Pope Francis, the 84-year-old head of the Catholic Church, recently made history with a four-day visit to strife-torn Iraq (5th to 8th March, 2021). The visit was an immensely significant and very appreciable step in promoting interfaith dialogue and inter-community harmony and highlighted the Pope’s deep commitment to peace between religious communities.

The Pope’s long-awaited trip sought to comfort one of the world’s oldest Christian communities, while also deepening his dialogue with Muslims. His historic tour of Iraq took him to six cities and sites, during which he met Muslim and Christian leaders and preached peace and coexistence.

The Pope began his Iraqi visit landing in Baghdad. In the first important meeting of the day, he pointed to Iraq’s authorities, civil society groups and diplomats the path toward a genuine recovery of the country following years of conflict and terrorism. The problems facing the country can be overcome by building a society based on fraternity, solidarity, tolerance, and coexistence, through concrete acts of care and service, especially for the vulnerable and those most in need.  The Pope said he was among them “as a pilgrim of peace in the name of Christ, the Prince of Peace.”  “May the clash of arms be silenced” in Iraq and everywhere, he urged. “May no one be considered a second-class citizen,” he said. Later that day, he met bishops, clergy and religious in the Cathedral of Our Lady of Salvation in Baghdad, underscoring the importance of sowing seeds of reconciliation and fraternal coexistence that can lead to a rebirth of hope for everyone. At the cathedral, he prayed and honoured the victims of one of the worst massacres of Christians, the 2010 attack on the cathedral that left 58 people dead. Speaking to congregants, he urged Christians to persevere in Iraq to ensure that its Catholic community, “though small like a mustard seed, continues to enrich the life of society as a whole” — using an image found in both the Bible and Quran.

Among the places in Iraq that Pope Francis visited was Najaf, where he had a historic meeting with the county’s top Shia Muslim religious leader, Grand Ayatollah Ali al-Sistani, and delivered a message of peaceful coexistence.

The meeting took place at the humble home Ayatollah Sistani has rented for decades. The Vatican said the Pope thanked Ayatollah Sistani for having “raised his voice in defence of the weakest and most persecuted” during some of the most violent times in Iraq’s recent history. The visit was carried live on Iraqi television, and residents cheered the meeting of two respected faith leaders.

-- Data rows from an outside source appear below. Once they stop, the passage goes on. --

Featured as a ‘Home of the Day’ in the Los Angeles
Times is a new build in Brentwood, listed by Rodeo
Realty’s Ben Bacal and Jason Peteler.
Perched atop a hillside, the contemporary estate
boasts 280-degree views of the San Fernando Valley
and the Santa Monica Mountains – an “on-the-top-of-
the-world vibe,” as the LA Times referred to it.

In a statement, Ayatollah Sistani said, “Religious and spiritual leadership must play a big role to put a stop to tragedy … and urge sides, especially great powers, to make wisdom and sense prevail and erase the language of war”. He affirmed his concern that Christian citizens should live like all Iraqis in peace and security, and with their full constitutional rights.

The Vatican said Pope Francis thanked al-Sistani and the Shia people for having “raised his voice in defence of the weakest and most persecuted” during some of the most violent times in Iraq’s recent history. The Pope said that Ayatollah Sistani’s message of peace affirmed “the sacredness of human life and the importance of the unity of the Iraqi people”. According to a statement from the Vatican’s Press Office, during the courtesy visit, which lasted about forty-five minutes,  the Pope “stressed the importance of cooperation and friendship between religious communities for contributing – through the cultivation of mutual respect and dialogue – to the good of Iraq, the region and the entire human family.”

In taking leave of the Ayatollah, the Pope stated that he continued to pray that God, the Creator of all, would grant a future of peace and fraternity for the beloved land of Iraq, for the Middle East and for the whole world.